[Data shown — start]

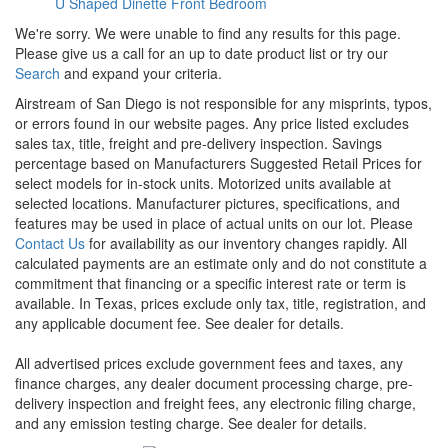
U Shaped Dinette
Front Bedroom
We're sorry. We were unable to find any results for this page.
Please give us a call for an up to date product list or try our
Search
and expand your criteria.
Airstream of San Diego is not responsible for any misprints, typos,
or errors found in our website pages. Any price listed excludes
sales tax, title, freight and pre-delivery inspection. Savings
percentage based on Manufacturers Suggested Retail Prices for
select models for in-stock units. Motorized units available at
selected locations. Manufacturer pictures, specifications, and
features may be used in place of actual units on our lot. Please
Contact Us
for availability as our inventory changes rapidly. All
calculated payments are an estimate only and do not constitute a
commitment that financing or a specific interest rate or term is
available.
In Texas, prices exclude only tax, title, registration, and
any applicable document fee. See dealer for details.
All advertised prices exclude government fees and taxes, any
finance charges, any dealer document processing charge, pre-
delivery inspection and freight fees, any electronic filing charge,
and any emission testing charge. See dealer for details.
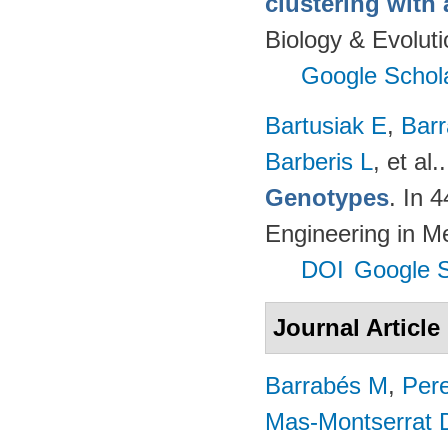
clustering with
Biology & Evolut
Google Schol
Bartusiak E
,
Bar
Barberis L
, et al.
Genotypes
. In 
Engineering in M
DOI
Google S
Journal Article
Barrabés M
,
Per
Mas-Montserrat 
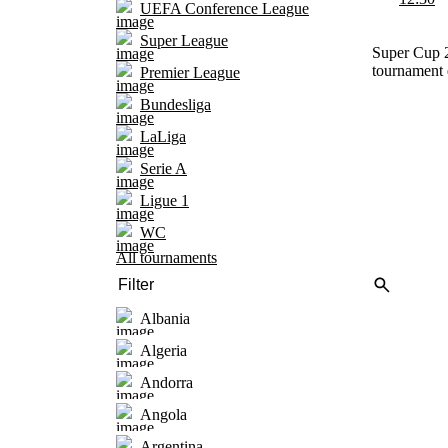
UEFA Conference League
Super League
Super Cup 2
tournament 
Premier League
Bundesliga
LaLiga
Serie A
Ligue 1
WC
All tournaments
Albania
Algeria
Andorra
Angola
Argentina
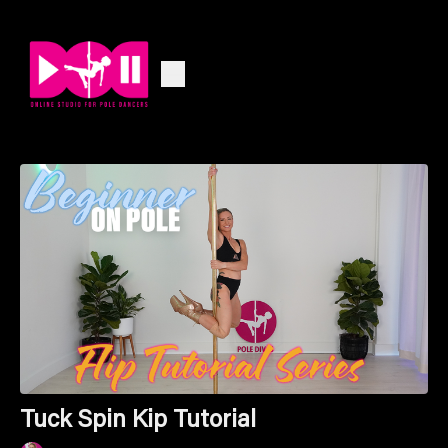
Tuck Spin Kip Tutorial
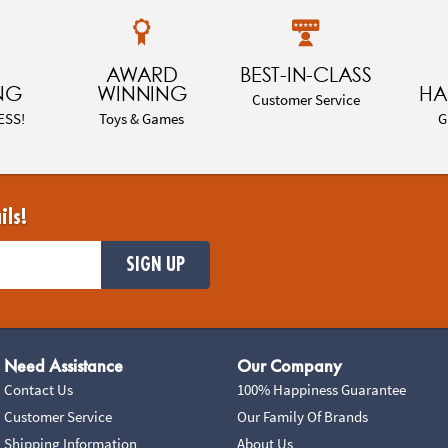
AWARD
BEST-IN-CLASS
NG
WINNING
HA
Customer Service
ESS!
Toys & Games
G
ils!
SIGN UP
Need Assistance
Our Company
Contact Us
100% Happiness Guarantee
Customer Service
Our Family Of Brands
Shipping Information
About Us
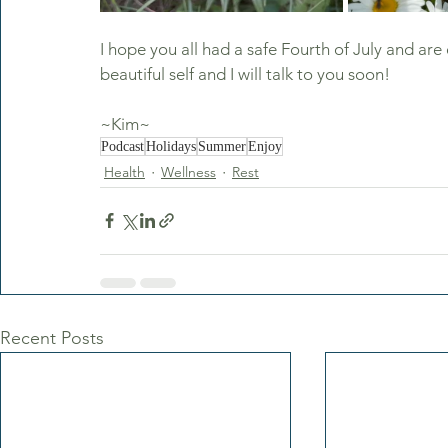
I hope you all had a safe Fourth of July and ar
beautiful self and I will talk to you soon!
~Kim~
Podcast
Holidays
Summer
Enjoy
Health
Wellness
Rest
Recent Posts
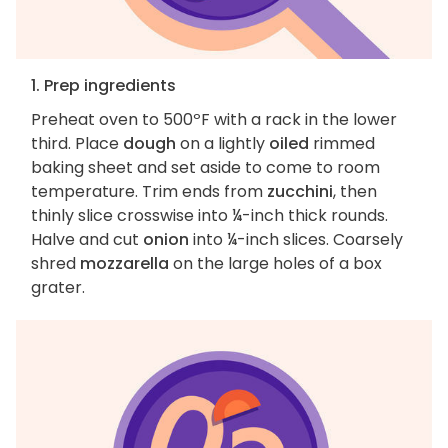
1. Prep ingredients
Preheat oven to 500ºF with a rack in the lower
third. Place
dough
on a lightly
oiled
rimmed
baking sheet and set aside to come to room
temperature. Trim ends from
zucchini
, then
thinly slice crosswise into ¼-inch thick rounds.
Halve and cut
onion
into ¼-inch slices. Coarsely
shred
mozzarella
on the large holes of a box
grater.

[Data shown — finish]

§ Work required: Reproduce the data exactly as it appears above. Pictures are to be left out.

§ Result of this task:
U Shaped Dinette
Front Bedroom
We're sorry. We were unable to find any results for this page.
Please give us a call for an up to date product list or try our
Search
and expand your criteria.
Airstream of San Diego is not responsible for any misprints, typos,
or errors found in our website pages. Any price listed excludes
sales tax, title, freight and pre-delivery inspection. Savings
percentage based on Manufacturers Suggested Retail Prices for
select models for in-stock units. Motorized units available at
selected locations. Manufacturer pictures, specifications, and
features may be used in place of actual units on our lot. Please
Contact Us
for availability as our inventory changes rapidly. All
calculated payments are an estimate only and do not constitute a
commitment that financing or a specific interest rate or term is
available.
In Texas, prices exclude only tax, title, registration, and
any applicable document fee. See dealer for details.
All advertised prices exclude government fees and taxes, any
finance charges, any dealer document processing charge, pre-
delivery inspection and freight fees, any electronic filing charge,
and any emission testing charge. See dealer for details.
clustering with
Biology & Evolut
Google Schol
Bartusiak E
,
Bar
Barberis L
, et al.
Genotypes
. In 
Engineering in M
DOI
Google S
Journal Article
Barrabés M
,
Per
Mas-Montserrat 
UEFA Conference League
Super League
Super Cup 2
tournament 
Premier League
Bundesliga
LaLiga
Serie A
Ligue 1
WC
All tournaments
Albania
Algeria
Andorra
Angola
Argentina
Tuck Spin Kip Tutorial
AWARD
BEST-IN-CLASS
NG
WINNING
HA
Customer Service
ESS!
Toys & Games
G
ils!
SIGN UP
Need Assistance
Our Company
Contact Us
100% Happiness Guarantee
Customer Service
Our Family Of Brands
Shipping Information
About Us
I hope you all had a safe Fourth of July and ar
beautiful self and I will talk to you soon!
~Kim~
Podcast
Holidays
Summer
Enjoy
Health
Wellness
Rest
Recent Posts
1. Prep ingredients
Preheat oven to 500ºF with a rack in the lower
third. Place
dough
on a lightly
oiled
rimmed
baking sheet and set aside to come to room
temperature. Trim ends from
zucchini
, then
thinly slice crosswise into ¼-inch thick rounds.
Halve and cut
onion
into ¼-inch slices. Coarsely
shred
mozzarella
on the large holes of a box
grater.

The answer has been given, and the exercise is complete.